WHAT THE EXERCISE ASKS –
Could you write out, word for word, each line from the one containing "trabalha em estreita colaboração com as" to the last line of the data below, both included and nothing more?

==============================

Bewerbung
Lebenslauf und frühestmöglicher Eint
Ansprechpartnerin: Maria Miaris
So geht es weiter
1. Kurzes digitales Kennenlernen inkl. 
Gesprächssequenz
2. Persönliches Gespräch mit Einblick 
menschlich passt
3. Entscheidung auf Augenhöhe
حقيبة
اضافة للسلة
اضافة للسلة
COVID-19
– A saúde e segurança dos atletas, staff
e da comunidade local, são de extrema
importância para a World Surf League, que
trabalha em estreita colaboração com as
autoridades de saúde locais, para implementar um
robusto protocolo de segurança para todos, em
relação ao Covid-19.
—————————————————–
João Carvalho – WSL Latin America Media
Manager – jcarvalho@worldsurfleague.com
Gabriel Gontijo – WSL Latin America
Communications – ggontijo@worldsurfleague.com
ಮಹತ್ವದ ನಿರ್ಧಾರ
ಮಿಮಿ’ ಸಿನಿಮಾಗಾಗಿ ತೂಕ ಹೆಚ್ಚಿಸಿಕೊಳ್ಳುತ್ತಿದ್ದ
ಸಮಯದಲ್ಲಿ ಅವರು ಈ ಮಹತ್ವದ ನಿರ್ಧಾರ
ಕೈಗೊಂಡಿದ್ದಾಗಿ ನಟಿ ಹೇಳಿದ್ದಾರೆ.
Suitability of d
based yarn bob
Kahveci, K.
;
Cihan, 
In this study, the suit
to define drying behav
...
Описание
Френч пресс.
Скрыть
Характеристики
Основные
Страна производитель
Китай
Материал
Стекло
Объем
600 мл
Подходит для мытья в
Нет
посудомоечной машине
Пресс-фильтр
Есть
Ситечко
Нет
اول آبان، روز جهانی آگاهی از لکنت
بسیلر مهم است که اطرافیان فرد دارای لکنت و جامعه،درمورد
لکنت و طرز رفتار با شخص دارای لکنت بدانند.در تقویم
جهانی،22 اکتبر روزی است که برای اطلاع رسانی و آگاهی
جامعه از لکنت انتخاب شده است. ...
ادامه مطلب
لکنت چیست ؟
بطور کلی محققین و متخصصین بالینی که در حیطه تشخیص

==============================

ANSWER TO THE EXERCISE –
trabalha em estreita colaboração com as
autoridades de saúde locais, para implementar um
robusto protocolo de segurança para todos, em
relação ao Covid-19.
—————————————————–
João Carvalho – WSL Latin America Media
Manager – jcarvalho@worldsurfleague.com
Gabriel Gontijo – WSL Latin America
Communications – ggontijo@worldsurfleague.com
ಮಹತ್ವದ ನಿರ್ಧಾರ
ಮಿಮಿ’ ಸಿನಿಮಾಗಾಗಿ ತೂಕ ಹೆಚ್ಚಿಸಿಕೊಳ್ಳುತ್ತಿದ್ದ
ಸಮಯದಲ್ಲಿ ಅವರು ಈ ಮಹತ್ವದ ನಿರ್ಧಾರ
ಕೈಗೊಂಡಿದ್ದಾಗಿ ನಟಿ ಹೇಳಿದ್ದಾರೆ.
Suitability of d
based yarn bob
Kahveci, K.
;
Cihan, 
In this study, the suit
to define drying behav
...
Описание
Френч пресс.
Скрыть
Характеристики
Основные
Страна производитель
Китай
Материал
Стекло
Объем
600 мл
Подходит для мытья в
Нет
посудомоечной машине
Пресс-фильтр
Есть
Ситечко
Нет
اول آبان، روز جهانی آگاهی از لکنت
بسیلر مهم است که اطرافیان فرد دارای لکنت و جامعه،درمورد
لکنت و طرز رفتار با شخص دارای لکنت بدانند.در تقویم
جهانی،22 اکتبر روزی است که برای اطلاع رسانی و آگاهی
جامعه از لکنت انتخاب شده است. ...
ادامه مطلب
لکنت چیست ؟
بطور کلی محققین و متخصصین بالینی که در حیطه تشخیص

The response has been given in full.